Melanjutkan pendidikan tinggi masih dinilai penting oleh kalangan Gen Z. (Sumber gambar: George Pak/Pexels)

Hypereport: Minat & Tujuan Gen Z Mencapai Pendidikan Tinggi Pada 2025

30 December 2024   |   21:00 WIB
Image
Luke Andaresta Jurnalis Hypeabis.id

Momen pergantian tahun biasanya dimanfaatkan untuk menyusun resolusi dalam berbagai bidang kehidupan, tak terkecuali untuk hal pendidikan. Melanjutkan pendidikan tinggi masih dinilai penting oleh kalangan Gen Z, dengan berbagai tujuan mulai dari mengasah kemampuan berpikir kritis hingga menunjang pengembangan karier.
 
Angga Sekarsany (26) salah satunya. Memasuki tahun baru 2025, perempuan yang berprofesi sebagai karyawan swasta itu punya resolusi untuk melanjutkan studi ke jenjang master atau S2. Dia ingin mengembangkan ketertarikannya dalam mempelajari bahasa Indonesia untuk penutur asing (BIPA) ataupun linguistik forensik. 
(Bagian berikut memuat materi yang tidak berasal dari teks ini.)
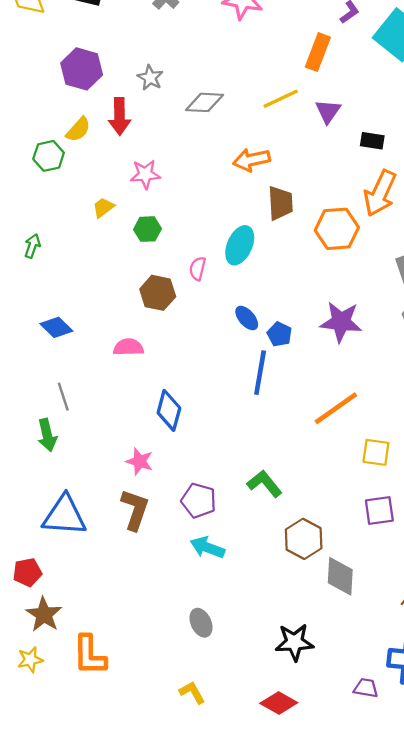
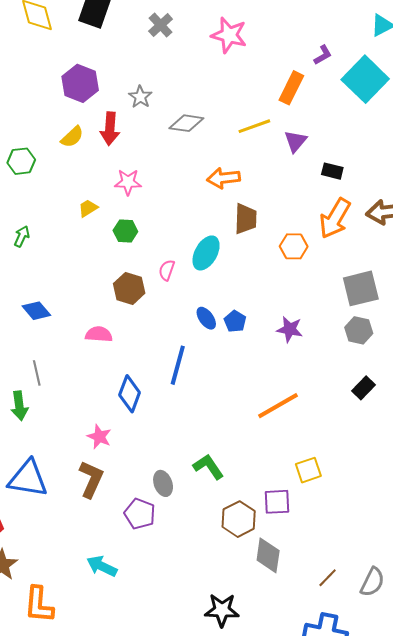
green hexagon: (49, 156) -> (21, 161), moved
orange hexagon: (337, 229) -> (294, 246), size x0.7
purple star: (341, 322) -> (290, 329), size x0.7
blue pentagon: (280, 334) -> (235, 321), moved
blue line: (260, 373) -> (178, 365), moved
yellow square: (376, 452) -> (308, 470), moved, turned -32
purple pentagon: (199, 501) -> (140, 514), moved
purple square: (379, 511) -> (277, 502), moved
cyan arrow: (207, 547) -> (102, 566), moved
gray ellipse: (201, 623) -> (163, 483), moved

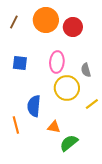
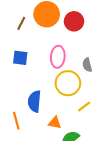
brown line: (14, 22) -> (21, 23), moved
yellow line: (92, 104) -> (84, 106), moved

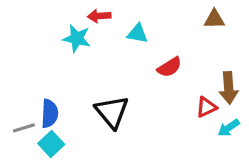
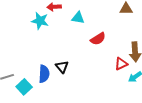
black triangle: (112, 112) -> (62, 67), size x0.6
blue semicircle: (50, 114) -> (44, 74), moved

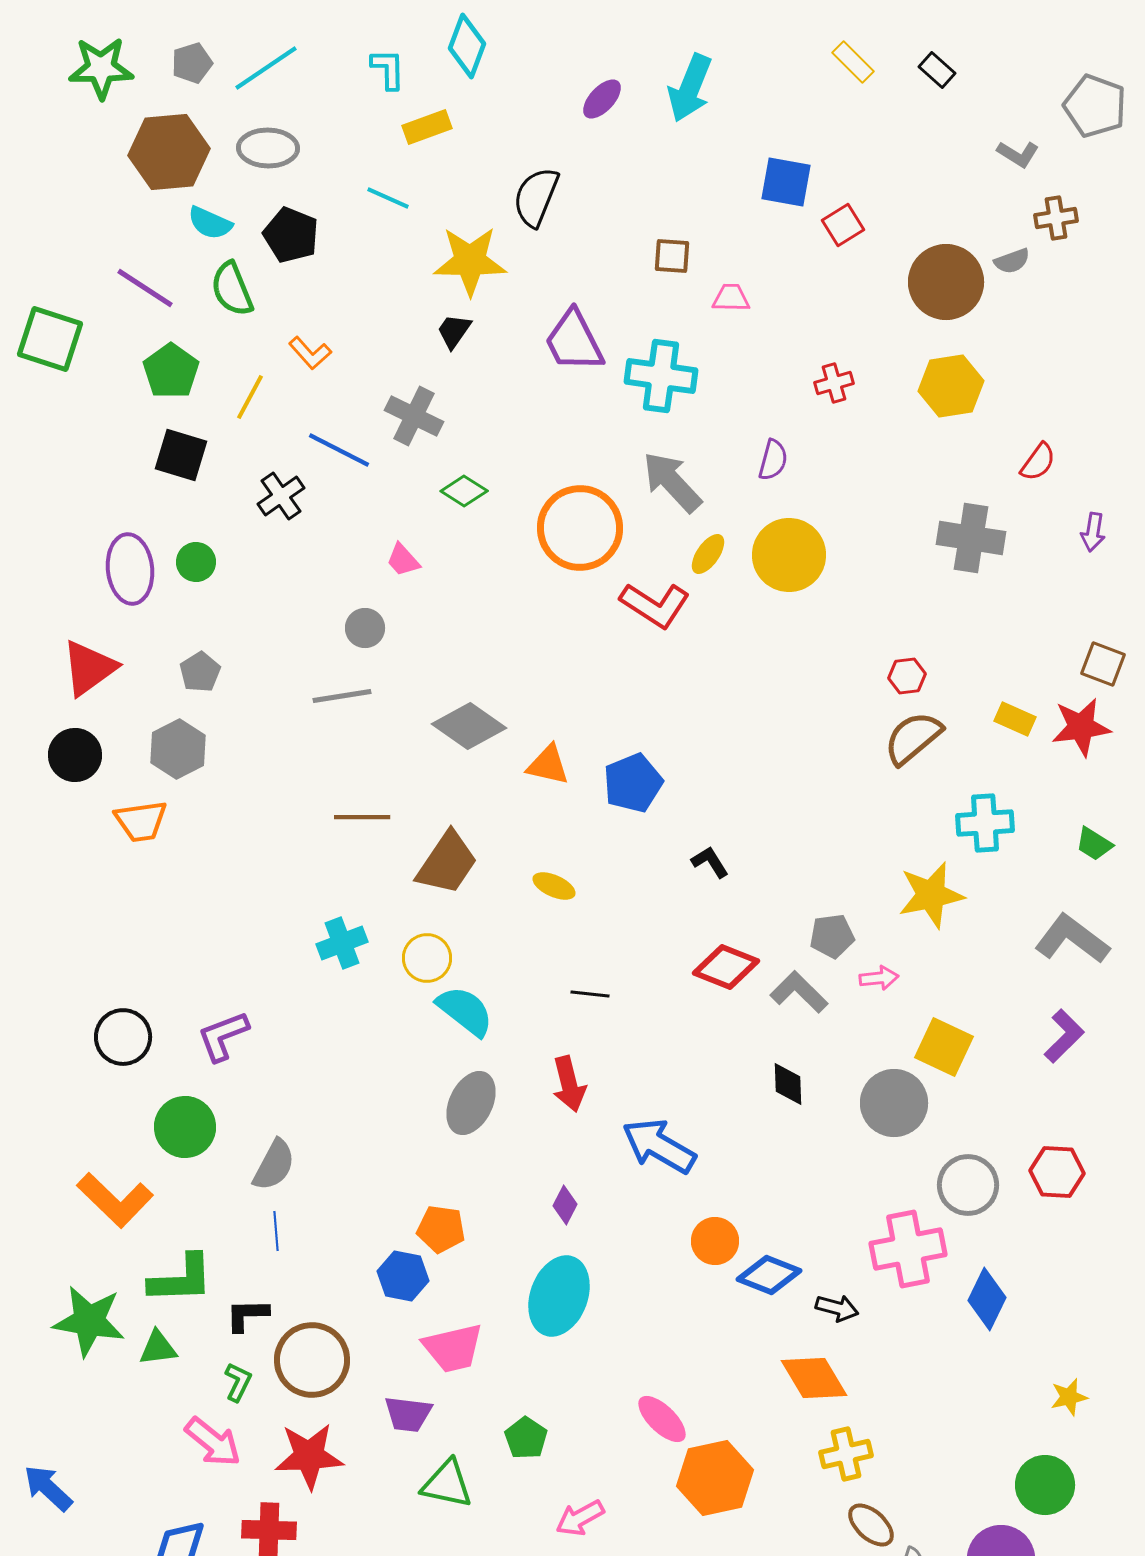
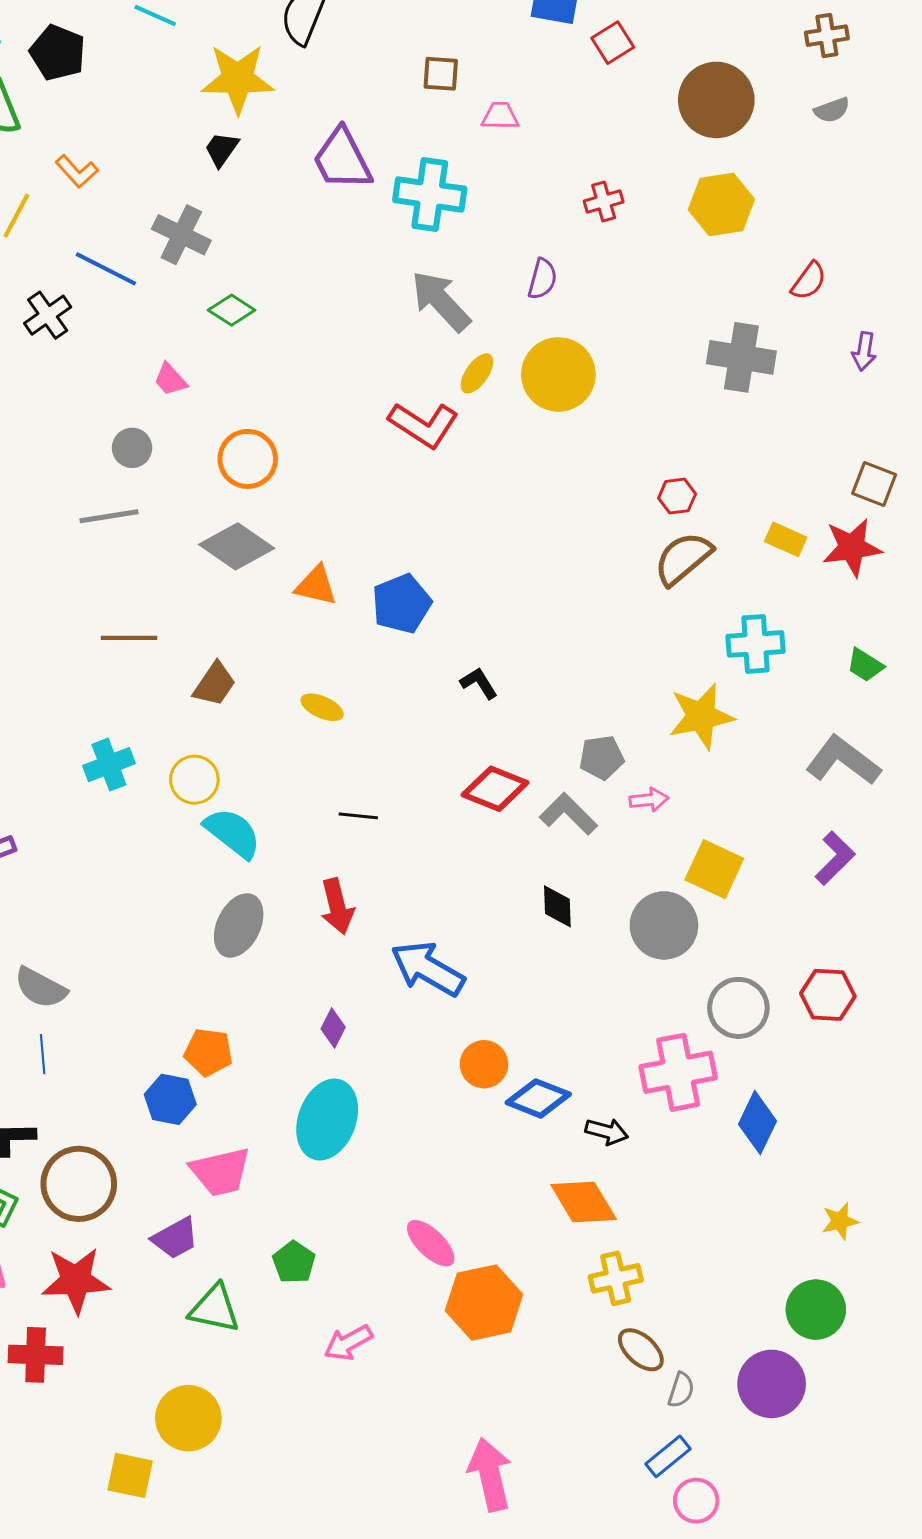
gray semicircle: (1012, 261) -> (832, 110), moved
orange circle: (580, 528) -> (248, 459), moved, size x0.7
brown trapezoid: (447, 863) -> (215, 684), size x0.7
gray semicircle: (274, 1165) -> (41, 988), turned 90
purple trapezoid: (408, 1414) -> (175, 1238), turned -36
Baca juga artikel terkait:
1. Hypereport: Perilaku Belanja Generasi Z, Tak Sekadar Beli
2. Hypereport: Self Improvement Gen Z di Dunia Karier 2025

3. Hypereport: Penguatan Fondasi Jadi Modal Penting Gen Z Mengelola Keuangan 2025
 
Menurutnya, pendidikan sarjana yang dimilikinya belum cukup untuk menunjang kariernya. Dia ingin bisa mahir dalam bidang tertentu, alih-alih bekerja dengan profesi yang masih terbilang umum lantaran hanya mengandalkan pengalaman pendidikan sarjananya.
 
Bagi Angga, penting untuk memiliki kemahiran dalam bidang tertentu saat ini agar bisa mencapai jenjang karier yang jelas. Dia merasa dengan hanya membawa gelar sarjana dan profesinya saat ini, tidak cukup untuk bisa mengembangkan kariernya secara maksimal.
 
"Menurut aku, kalau lulusan S1 itu [peluang] pekerjaannya bener-bener general aja. Mungkin itu juga kenapa ada anggapan enggak perlu khawatir kuliah [S1] apa aja, karena nanti kerjaannya juga enggak sesuai [jurusan]. Kalau S2 tuh pasti punya pekerjaan yang lebih fokus dan expertise," katanya saat dihubungi Hypeabis.id.
 
Berbekal pengalaman studi Sastra Indonesia di jenjang sarjana, Angga berencana untuk melanjutkan studinya di jenjang S2 antara ilmu BIPA atau linguistik forensik. Menurutnya, kedua jurusan itu memiliki peluang karier yang cukup menjanjikan di Indonesia, lantaran belum banyak yang menekuni studi tersebut.
 
"Lanjut ke S2 itu goals-nya lebih untuk upgrade diri, menunjang karier, sama membangun dan memperluas networking yang ujung-ujungnya buat karier lagi," kata perempuan lulusan Universitas Padjadjaran itu.
 
Untuk mewujudkan keinginan lanjut studinya, Angga pun sudah mulai mencari kesempatan beasiswa baik di dalam maupun luar negeri. Termasuk, mulai menggali informasi terkait persyaratan studi, seperti sertifikat bahasa Inggris, application letter, dan sebagainya. Semua itu dilakukannya di tengah kesibukan rutinitas pekerjaannya saat ini.
 
Angga mengatakan waktu dan biaya menjadi dua hal utama yang cukup menantang dalam upayanya ingin melanjutkan studi. "Karena selama persiapan melanjutkan studi juga kan butuh biaya. Memang dilema, di satu sisi pengen fokus persiapan studi, tapi di sisi lain enggak bisa lepas dari kerjaan. Cukup sulit," ucapnya.
 

Melanjutkan pendidikan tinggi masih dinilai penting oleh kalangan Gen Z. (Sumber gambar: George Pak/Pexels)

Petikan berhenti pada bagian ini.